IIWM, I’d call the clinic, ask to speak with that vet & if he was not available, ask if someone else can answer a question about sedation.

Sadly, not all vets - large or small animal - have developed a decent “bedside manner”.
They may be completely competent, but just don’t seem to care for the animals they are treating.
If you can’t trailer to the vet of your choice, you may have to make do with what you have.

Our ancient pony was a cheap drunk and never needed more than 1/2 a dose. Now that you know how he reacts, make sure you tell your vet.

I don’t know why you’re so upset about sedated horses though, sometimes it is absolutely necessary. You just have to be very careful around sedated horses.
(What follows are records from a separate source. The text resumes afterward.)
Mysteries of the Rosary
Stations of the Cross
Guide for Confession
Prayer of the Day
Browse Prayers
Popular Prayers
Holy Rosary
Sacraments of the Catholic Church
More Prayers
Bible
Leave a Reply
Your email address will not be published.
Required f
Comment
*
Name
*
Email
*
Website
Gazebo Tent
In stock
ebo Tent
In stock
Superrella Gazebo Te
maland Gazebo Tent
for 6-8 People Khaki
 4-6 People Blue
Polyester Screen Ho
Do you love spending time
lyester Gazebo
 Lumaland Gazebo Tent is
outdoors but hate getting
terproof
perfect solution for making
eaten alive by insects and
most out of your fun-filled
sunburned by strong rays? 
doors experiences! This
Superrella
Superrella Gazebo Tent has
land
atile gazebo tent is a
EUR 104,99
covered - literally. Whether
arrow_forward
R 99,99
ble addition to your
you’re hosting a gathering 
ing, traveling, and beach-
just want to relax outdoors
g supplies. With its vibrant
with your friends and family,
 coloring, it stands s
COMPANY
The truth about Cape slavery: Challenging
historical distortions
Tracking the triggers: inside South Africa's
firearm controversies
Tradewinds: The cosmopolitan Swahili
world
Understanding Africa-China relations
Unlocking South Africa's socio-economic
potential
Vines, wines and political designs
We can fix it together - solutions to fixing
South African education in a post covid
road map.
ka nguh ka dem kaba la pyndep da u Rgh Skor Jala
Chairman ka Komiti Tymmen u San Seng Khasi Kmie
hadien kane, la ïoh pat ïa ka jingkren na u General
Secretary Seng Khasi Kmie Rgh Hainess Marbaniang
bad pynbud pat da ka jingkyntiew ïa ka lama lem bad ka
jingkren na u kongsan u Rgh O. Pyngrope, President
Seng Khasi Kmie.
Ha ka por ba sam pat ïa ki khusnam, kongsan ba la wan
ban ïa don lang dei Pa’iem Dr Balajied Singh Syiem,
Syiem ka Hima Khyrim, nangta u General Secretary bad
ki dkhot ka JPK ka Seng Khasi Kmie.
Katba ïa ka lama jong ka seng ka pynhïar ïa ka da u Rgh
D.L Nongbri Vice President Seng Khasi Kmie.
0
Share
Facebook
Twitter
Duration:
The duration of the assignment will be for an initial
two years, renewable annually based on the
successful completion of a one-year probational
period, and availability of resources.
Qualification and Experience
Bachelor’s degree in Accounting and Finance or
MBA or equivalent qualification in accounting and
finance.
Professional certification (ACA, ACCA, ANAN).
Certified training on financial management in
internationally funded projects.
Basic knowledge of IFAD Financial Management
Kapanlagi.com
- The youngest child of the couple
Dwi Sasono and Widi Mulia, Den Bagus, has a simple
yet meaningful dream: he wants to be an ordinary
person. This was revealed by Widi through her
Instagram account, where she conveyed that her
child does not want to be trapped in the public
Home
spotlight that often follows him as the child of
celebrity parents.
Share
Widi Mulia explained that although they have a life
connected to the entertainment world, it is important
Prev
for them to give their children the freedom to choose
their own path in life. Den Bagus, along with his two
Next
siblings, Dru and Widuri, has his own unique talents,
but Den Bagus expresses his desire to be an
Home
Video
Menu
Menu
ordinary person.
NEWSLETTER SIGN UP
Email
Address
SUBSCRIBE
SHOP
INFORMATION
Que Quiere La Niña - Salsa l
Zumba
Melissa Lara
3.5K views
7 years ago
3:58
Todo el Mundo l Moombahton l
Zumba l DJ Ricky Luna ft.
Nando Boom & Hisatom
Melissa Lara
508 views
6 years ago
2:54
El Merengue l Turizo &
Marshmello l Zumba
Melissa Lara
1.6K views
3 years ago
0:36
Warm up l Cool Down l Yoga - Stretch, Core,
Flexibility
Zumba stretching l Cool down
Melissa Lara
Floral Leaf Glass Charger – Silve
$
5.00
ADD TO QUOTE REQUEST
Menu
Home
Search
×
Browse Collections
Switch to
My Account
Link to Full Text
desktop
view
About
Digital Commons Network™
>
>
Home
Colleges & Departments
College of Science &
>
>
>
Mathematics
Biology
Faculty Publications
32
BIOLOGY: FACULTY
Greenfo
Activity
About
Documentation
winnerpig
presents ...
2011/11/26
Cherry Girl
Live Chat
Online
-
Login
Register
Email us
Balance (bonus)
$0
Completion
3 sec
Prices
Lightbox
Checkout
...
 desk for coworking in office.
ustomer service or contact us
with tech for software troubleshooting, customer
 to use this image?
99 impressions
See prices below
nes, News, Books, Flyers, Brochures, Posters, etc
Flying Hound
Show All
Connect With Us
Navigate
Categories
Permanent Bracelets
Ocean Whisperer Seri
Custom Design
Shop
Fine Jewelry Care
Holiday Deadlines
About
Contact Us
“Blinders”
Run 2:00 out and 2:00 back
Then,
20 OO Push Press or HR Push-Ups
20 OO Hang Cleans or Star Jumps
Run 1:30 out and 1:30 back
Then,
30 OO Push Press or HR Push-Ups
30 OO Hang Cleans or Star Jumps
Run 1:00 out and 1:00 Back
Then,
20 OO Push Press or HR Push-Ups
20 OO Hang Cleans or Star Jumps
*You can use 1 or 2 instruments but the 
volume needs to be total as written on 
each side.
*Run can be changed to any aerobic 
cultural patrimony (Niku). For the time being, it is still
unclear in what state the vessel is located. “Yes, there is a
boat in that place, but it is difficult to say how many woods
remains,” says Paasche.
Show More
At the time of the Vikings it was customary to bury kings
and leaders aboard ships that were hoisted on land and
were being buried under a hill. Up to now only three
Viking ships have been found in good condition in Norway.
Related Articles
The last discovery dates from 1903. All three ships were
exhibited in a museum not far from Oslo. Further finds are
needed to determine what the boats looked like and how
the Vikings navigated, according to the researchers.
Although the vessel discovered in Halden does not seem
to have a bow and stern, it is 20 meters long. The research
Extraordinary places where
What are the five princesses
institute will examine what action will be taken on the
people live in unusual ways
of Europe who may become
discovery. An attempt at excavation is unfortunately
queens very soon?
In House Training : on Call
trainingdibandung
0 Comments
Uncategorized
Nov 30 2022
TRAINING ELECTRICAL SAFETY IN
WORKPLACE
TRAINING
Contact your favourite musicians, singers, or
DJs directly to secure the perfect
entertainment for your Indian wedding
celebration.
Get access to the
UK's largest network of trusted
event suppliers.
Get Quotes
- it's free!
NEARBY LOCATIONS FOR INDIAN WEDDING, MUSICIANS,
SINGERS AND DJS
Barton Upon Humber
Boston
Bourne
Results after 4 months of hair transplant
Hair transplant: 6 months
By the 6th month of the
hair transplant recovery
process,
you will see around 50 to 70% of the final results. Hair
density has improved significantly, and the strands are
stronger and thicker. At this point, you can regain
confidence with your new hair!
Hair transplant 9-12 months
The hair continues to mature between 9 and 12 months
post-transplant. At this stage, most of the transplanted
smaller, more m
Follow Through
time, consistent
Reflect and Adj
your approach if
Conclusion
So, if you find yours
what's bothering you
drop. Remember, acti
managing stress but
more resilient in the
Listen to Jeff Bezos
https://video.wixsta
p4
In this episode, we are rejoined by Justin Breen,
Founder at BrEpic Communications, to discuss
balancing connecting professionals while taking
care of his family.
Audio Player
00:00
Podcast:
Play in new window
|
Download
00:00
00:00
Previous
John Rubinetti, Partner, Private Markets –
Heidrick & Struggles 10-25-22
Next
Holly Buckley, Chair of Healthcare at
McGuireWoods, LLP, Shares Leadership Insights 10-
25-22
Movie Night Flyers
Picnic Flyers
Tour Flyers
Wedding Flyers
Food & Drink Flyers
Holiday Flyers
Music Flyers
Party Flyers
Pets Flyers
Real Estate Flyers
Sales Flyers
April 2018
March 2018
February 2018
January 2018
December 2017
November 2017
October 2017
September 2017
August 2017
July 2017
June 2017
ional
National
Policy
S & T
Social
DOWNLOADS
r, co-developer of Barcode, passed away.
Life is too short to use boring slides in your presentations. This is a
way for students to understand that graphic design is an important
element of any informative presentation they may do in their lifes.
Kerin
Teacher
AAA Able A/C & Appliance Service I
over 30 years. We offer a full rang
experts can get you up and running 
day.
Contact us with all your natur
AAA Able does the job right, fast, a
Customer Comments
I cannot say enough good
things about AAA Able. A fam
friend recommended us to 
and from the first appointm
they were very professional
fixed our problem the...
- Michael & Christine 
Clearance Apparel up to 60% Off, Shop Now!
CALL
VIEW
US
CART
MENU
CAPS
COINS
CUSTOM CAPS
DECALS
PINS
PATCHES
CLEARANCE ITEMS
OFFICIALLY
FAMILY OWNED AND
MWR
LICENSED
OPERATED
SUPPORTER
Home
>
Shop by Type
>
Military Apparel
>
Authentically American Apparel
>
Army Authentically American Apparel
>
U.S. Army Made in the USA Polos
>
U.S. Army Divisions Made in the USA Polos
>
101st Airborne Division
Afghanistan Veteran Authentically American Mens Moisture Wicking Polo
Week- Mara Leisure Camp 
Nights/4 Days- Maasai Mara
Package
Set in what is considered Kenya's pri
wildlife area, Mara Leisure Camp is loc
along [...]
I feel like I still don’t understand exactly what the vet did wrong other than have a poor “bedside manner” and speak rudely to you. What exactly did the vet do to get your pony worked up? Was he rough with him? Did he strike him or shank him?

As far as the sedation, what others have said is true. None of what you describe with regard to the sedation or drug dose is evidence of poor or incompetent veterinary care. The dose was on the high side, but sedation doses are very individual and the sedation was also given IM. IME ponies can require relatively (sometimes unusually so) large amounts of sedation to achieve the same effect as a larger horse.

If I owned a pony that had to be sedated to draw blood from, I’d be more embarrassed about the pony’s behavior AND way more worried about the safety of my vet than worried that the vet wasn’t “nice enough” to it. Obviously I don’t know you or your pony, but it sounds to me like you have a very difficult, possibly spoiled pony. Whatever the source of your pony’s issues, I think you need to recognize that it isn’t fair for you to expect your vet (whoever it is) to risk their personal safety to take care of your pony. Veterinarians have a very dangerous job and have every right to sedate a difficult horse/pony to the point where it can be safely cared for.

I don’t mean to seem harsh. This vet may indeed have been incompetent, you just haven’t given us any facts that support that. It seems to me that the greater problems are your pony’s bad behavior and the risks to people and veterinarians handling him–and the lesser problems your pony’s personal dislike for this vet or your pony being sedated for a longer period than normal after his vet visit.

Vets get hurt all the time and can be gun shy when large animals start to act up. A good vet of mine was out for nearly 6 months from a well placed kick that broke his back and leg. It was not a good day. He is noticeably more sensitive of a nervous horse now.

My Arabs, and donkey takes a SIGNIFICANT amount more than my draft cross and QH. nearly double- though I would have to got back through tons of invoiced, and almost always takes a second IV dose wen the first dose isn’t enough.